The state agency reported that its ports in Savannah and Brunswick handled 33.4 million tons (30.3 million metric tons) of total imports and exports in the fiscal year that ended June 30. That's the ports' greatest tonnage ever and an increase of 8.3 per cent over the previous year.
Griff Lynch, the port authority's executive director, said the growth came almost entirely from the Port of Savannah's booming trade in containers - giant metal boxes used to ship retail goods from consumer electronics to frozen chickens.
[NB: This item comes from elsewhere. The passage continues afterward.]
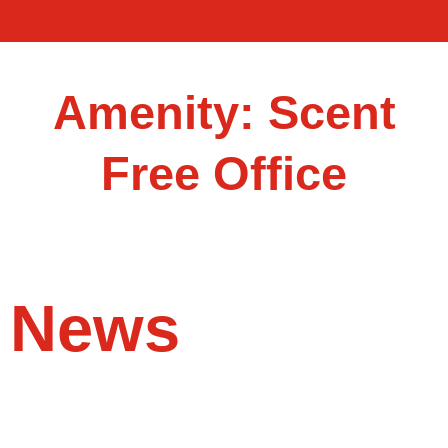
Amenity: Scent
Free Office
News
Savannah is the nation's fourth-busiest container port, behind only the ports of New York-New Jersey, Los Angeles and Long Beach, California.
Savannah moved a record 3.85 million container units, up 6.7 per cent from fiscal 2016. It was only three years ago that Savannah reached a milestone three million container units for the first time, and Lynch said it's feasible the port could pass 4 million containers next year.
The big numbers come after the Panama Canal finished a major expansion last summer, making room for the two largest cargo ships ever to call on the East Coast to make stops in Savannah in May and June.
"The canal has been probably the largest single game-changer we've seen this year," Lynch said.
The record surge in containers at Savannah offset a down year at the Port of Brunswick, Lynch said, where bulk cargo lagged all year and automobile shipments were essentially flat.
The last time Georgia's ports saw a peak year was 2015, when growth was fuelled by labour woes on the West Coast that caused shippers to reroute cargo to Savannah and other East Coast ports. Lynch said the boom at Georgia ports this past year resulted from "organic growth" rather than any one-time occurrence that forced a shift in shipping schedules.
"Hopefully, this is sustainable for the long term," Lynch said.
Port officials are planning ahead. The Georgia Ports Authority board Monday approved nearly US$73 million to buy six more ship-to-shore cranes to arrive at Savannah's docks in 2020. By that time, Lynch said, Savannah will have 36 total cranes - half of which will be tall enough to load and unload supersized ships.
That will enable the Port of Savannah to work on three giant ships simultaneously, he said.
A US$973-million project to deepen the Savannah River shipping channel so that the big ships can travel the waterway fully loaded even at low tides is scheduled for completion in 2022.